Los carteles iniciales del filme marcan el lugar, con las fiestas madrileñas señaladas y, a lo largo de todo el metraje, señalan uno a uno los días de agosto entre el primero -en que Eva se muda al piso prestado- y el 15, en que se interrumpe el filme (aunque no la historia) con la celebración de la Virgen de la Paloma. En medio, se van narrando, de forma fragmentaria, diversos episodios en la vida de una chica de quien ignoramos completamente su pasado o sus relaciones y circunstancias. La película siempre está en tiempo presente y, al hilo de los encuentros con otras personas, se proporcionan algunas informaciones, como que es madrileña, va a hacer 33 años y quiso ser actriz pero renunció a ello. Eva empatiza con una vecina extranjera, se reencuentra con una vieja amiga, ahora madre de un bebé; en una verbena se hace amiga de dos tipos: un inglés y un galés que habla perfecto español; coincide en la entrada de un cine con Luis, con quien tuvo una relación sentimental; vive un día de excursión en el río con los británicos, su vecina, el bebé y su madre; y, una noche, en el viaducto de la calle Bailén aborda a un chico que ha traspasado la mampara de protección. Con este joven, que también es actor y sirve copas en un bar, inicia una relación a partir de que alquila una habitación en el piso donde vive.
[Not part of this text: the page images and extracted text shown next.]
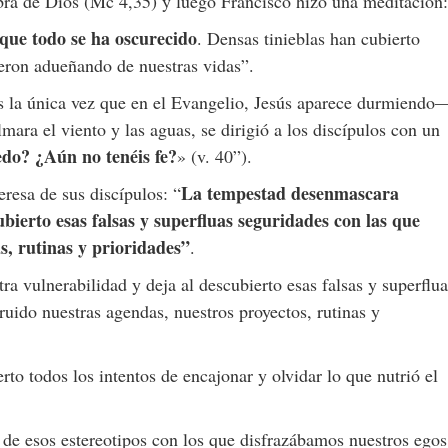
abra de Dios (Mc 4,35) y luego Francisco hizo una meditación:
que todo se ha oscurecido
. Densas tinieblas han cubierto
fueron adueñando de nuestras vidas”.
es la única vez que en el Evangelio, Jesús aparece durmiendo
ara el viento y las aguas, se dirigió a los discípulos con un
edo? ¿Aún no tenéis fe?
» (v. 40”).
La tempestad desenmascara
eresa de sus discípulos: “
ubierto esas falsas y superfluas seguridades con las que
, rutinas y prioridades”
.
 vulnerabilidad y deja al descubierto esas falsas y superflua
uido nuestras agendas, nuestros proyectos, rutinas y
to todos los intentos de encajonar y olvidar lo que nutrió el
 de esos estereotipos con los que disfrazábamos nuestros egos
Escrita al alimón entre el director y la omnipresente actriz/personaje Itsaso Arana, La virgen de agosto es una propuesta de cine minimalista que trata de plasmar la condición itinerante y provisional en que se mueve la generación de treintañeros. Creo que esa situación que la película concreta en esos quince días de Eva cambiando a una casa que no es suya e iniciando unas relaciones nuevas de futuro incierto, responde a las expectativas de precariedad y caducidad de los trabajos a los que pueden aspirar los así llamados millennials en el ámbito laboral, y a las incertidumbres e inseguridades que se presentan en la esfera más personal o sentimental. Entre la salida del nido familiar, a los veintitantos, y la estabilidad de una situación con o sin familia propia hay un lapsus que es esa larga treintena presidida por el nomadismo, un deambular que es huida (o, simplemente, renuncia o superación) de situaciones pasadas y una búsqueda indecisa, confiando más en el capricho del azar que en los resultados de apuestas personales, de un futuro personal o profesional medianamente gratificante. 

El guion opta por la desdramatización (no hay conflicto, no hay personajes definidos, no hay causalidad en la narrativa) muy en coherencia con el deambular de Eva. El avance de la historia es muy liviano y exige un espectador atento, lo que la película consigue gracias al poder comunicativo de una conseguida naturalidad, logrado sin énfasis ni artificios. Sólo en el tramo final, a partir de la secuencia del viaducto y como concesión a las expectativas del público habitual, se plantea algo parecido a un conflicto dramático, con su dosis de intriga, tanto por la ambigua presentación de un posible embarazo como por el devenir de la pareja que parece iniciarse. El relato concluye casi cuando comienza la historia, en un muy coherente planteamiento “nuevaolista” de índole rohmeriana; por ello la película que dura dos horas cumplidas podía extenderse otra más o quedarse en 50 minutos. 

La virgen de agosto

Es la apuesta de Jonás Trueba y del cine minimalista de su generación (Marc Recha, Albert Serra, Daniel Villamediana, Gabriel Velázquez, Javier Rebollo, Roger Gual o Alberto Morais) siempre en tensión hacia la no ficción, hacia la comprensión de que una película es también el documental sobre su filmación, hacia una experiencia estética que busca transmitir y vivenciar emociones o hacer crónica de situaciones personales antes que contar historias. Una apuesta legítima y creativa, aunque con dificultades para encontrar su público. Trueba empezó con Todas las canciones hablan de mí (2010) que consigue 35.000 espectadores; los tres títulos siguientes (Los ilusos, 2013; Los exiliados románticos2015 y La reconquista2016) no logran sumar la mitad de esa audiencia. Con todo, un cine con interés y autenticidad que pide y exige espectadores más activos y dispuestos a hacerse preguntas o a sintonizar con personajes (o con personas, pues, deliberadamente se diluyen las fronteras).